Donc le film commence dans le monde réel d'Alice. J'ai vraiment beaucoup aimé tous les passages dans le monde réel, le début est extra et permet d'entrer dans l'histoire directement. On se rend compte que Alice a grandit, qu'elle est devenue une femme forte, intelligente et pleine de ressources.
Et ensuite, on entre au Pays des Merveilles. La transition par le miroir est bien trouvée, la pièce est disposée de la même façon que l'endroit où se trouvait Alice dans le monde réel mais on s'apperçoit vite que l'on est au Pays des Merveilles. Cependant, c'est le seul moment où je me suis vraiment senti au Pays des Merveilles. Passé cette chambre, l'univers m'a déçu car j'ai trouvé que ce nouveau Pays des Merveilles, débarassé de l'emprise de la Reine de Coeur, manquait de fantaisie (encore plus que dans le premier film). Là où le livre, le film d'animation de 1951 et le film de 2010 avaient réussi à nous montrer un Pays des Merveilles complètement loufoque, avec des créatures imaginaires à foison, ici on se contente de se balader dans un univers coloré, aux décors certes très beau mais c'est tout. Ce que j'aime dans le Pays des Merveilles c'est d'être étonné de tout, d'une fleur qui parle, de papillons à l'aspect de tartines, de boissons aux effets imprévisibles, d'animaux que l'on ne trouve pas ailleurs. Ici il n'y a pas d'étonnement, les maisons du village sont banales, les pièces du chateau aussi, la forêt est colorée mais pas très vivante,... Dans le même ordre d'idée, on perd aussi l'idée de désorientation spaciale, les changements de taille, les passages d'un univers à un autre,... je dirais que l'univers montré est donc un peu plat.
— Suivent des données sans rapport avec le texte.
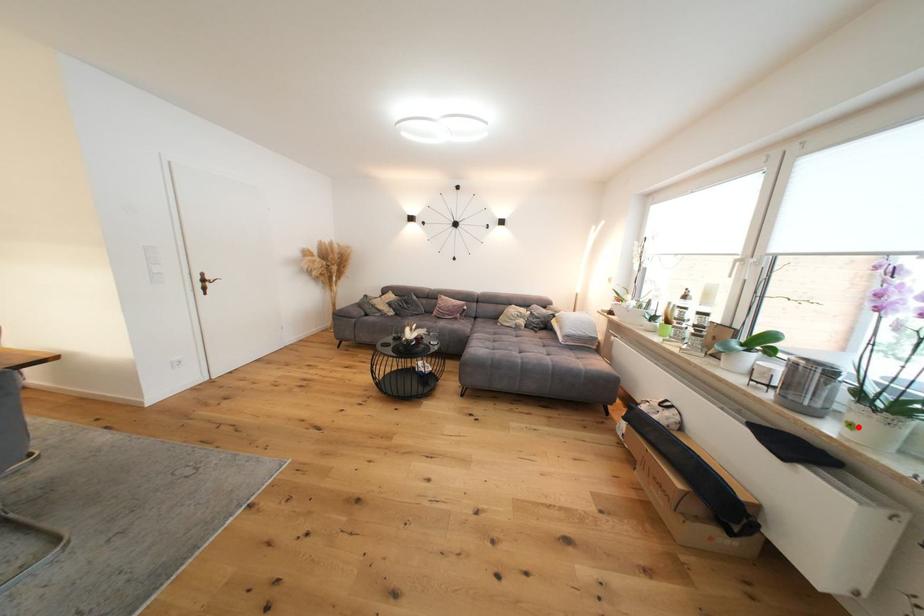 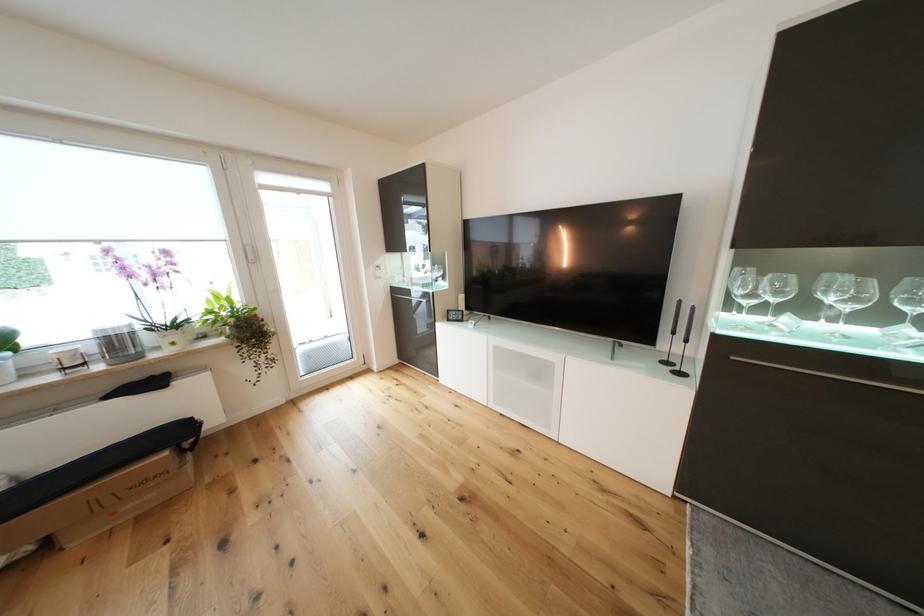 The point at the highlighted location is marked in the first image. Where is the corresponding point in the second image?

(180, 345) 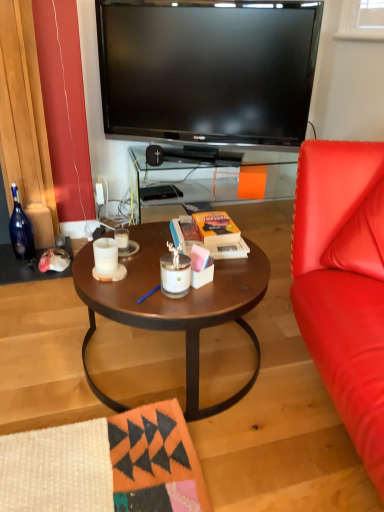 The width and height of the screenshot is (384, 512). I want to click on free location in front of white matte candle at center, which appears as the first coffee cup when viewed from the front, so click(x=119, y=290). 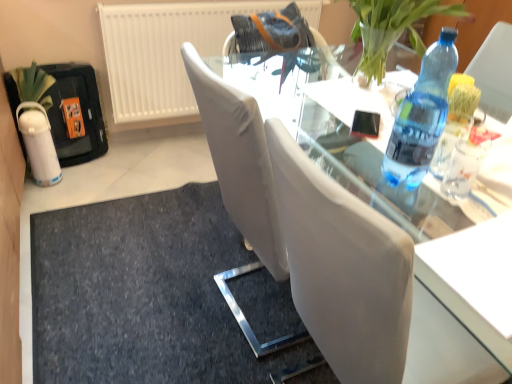 Question: Can white textured radiator at upper left be found inside transparent glass table at center?

Choices:
 (A) yes
 (B) no

Answer: (B)

Question: Is transparent glass table at center to the left of white textured radiator at upper left from the viewer's perspective?

Choices:
 (A) no
 (B) yes

Answer: (A)

Question: From a real-world perspective, is transparent glass table at center under white textured radiator at upper left?

Choices:
 (A) no
 (B) yes

Answer: (A)

Question: Can you confirm if transparent glass table at center is taller than white textured radiator at upper left?

Choices:
 (A) yes
 (B) no

Answer: (A)

Question: Is transparent glass table at center wider than white textured radiator at upper left?

Choices:
 (A) no
 (B) yes

Answer: (B)

Question: Is dark gray fabric doormat at lower center spatially inside blue plastic bottle at right, or outside of it?

Choices:
 (A) inside
 (B) outside

Answer: (B)

Question: From the image's perspective, is dark gray fabric doormat at lower center positioned above or below blue plastic bottle at right?

Choices:
 (A) above
 (B) below

Answer: (B)

Question: Is dark gray fabric doormat at lower center taller or shorter than blue plastic bottle at right?

Choices:
 (A) short
 (B) tall

Answer: (A)

Question: Considering the positions of dark gray fabric doormat at lower center and blue plastic bottle at right in the image, is dark gray fabric doormat at lower center bigger or smaller than blue plastic bottle at right?

Choices:
 (A) big
 (B) small

Answer: (A)

Question: Is transparent glass table at center wider or thinner than white textured radiator at upper left?

Choices:
 (A) wide
 (B) thin

Answer: (A)

Question: From the image's perspective, is transparent glass table at center above or below white textured radiator at upper left?

Choices:
 (A) below
 (B) above

Answer: (A)

Question: In the image, is transparent glass table at center positioned in front of or behind white textured radiator at upper left?

Choices:
 (A) behind
 (B) front

Answer: (B)

Question: From a real-world perspective, is transparent glass table at center physically located above or below white textured radiator at upper left?

Choices:
 (A) above
 (B) below

Answer: (A)

Question: Is dark gray fabric doormat at lower center inside or outside of transparent glass table at center?

Choices:
 (A) inside
 (B) outside

Answer: (B)

Question: From a real-world perspective, is dark gray fabric doormat at lower center above or below transparent glass table at center?

Choices:
 (A) above
 (B) below

Answer: (B) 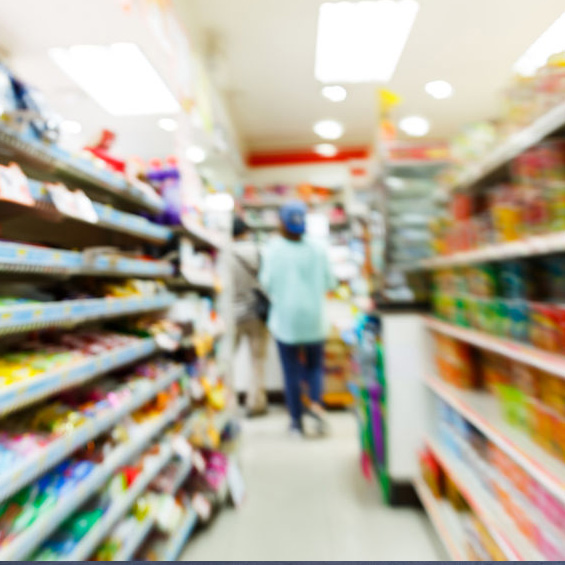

Je trouve que de façon générale, les idées auraient pu être plus poussées. Je ne sais pas, le film s'apelle "Alice through the looking glass", elle aurait pu traverser plusieurs fois le miroir et exploiter cette idée de transition d'un monde à l'autre. J'ai d'ailleurs apprécié le passage où elle échape au Temps lorsqu'elle retourne brièvement dans son monde. Ceci étant, en y repenssant, ce passage est bref et ne sert pas vraiment l'intrigue d'un monde comme de l'autre. Pour moi il permet juste à Alice de se rendre compte que peu importe la situation, sa mère lui fera confiance.
Je me suis d'ailleurs demandé si au moment où elle avait traversé le miroir, elle serait arrivé dans son monde mais dans le passé (étant donné qu'elle était dans le passé au Pays des Merveilles). Preuve en est que le temps dans les deux mondes sont déconnectés et pas du tout dépendants l'un de l'autre. Mais je pense qu'il aurait pu être intéressant de lier la notion de temps et peut être nous montrer Alice petite, poursuivant le Lapin Blanc pour la première fois. Enfin je ne sais pas, j'aurais apprécié de voir, tel un clin d'oeil, un peu plus du passé d'Alice, en complément du passé du Chapelier et de la Reine de Coeur/Reine Blanche.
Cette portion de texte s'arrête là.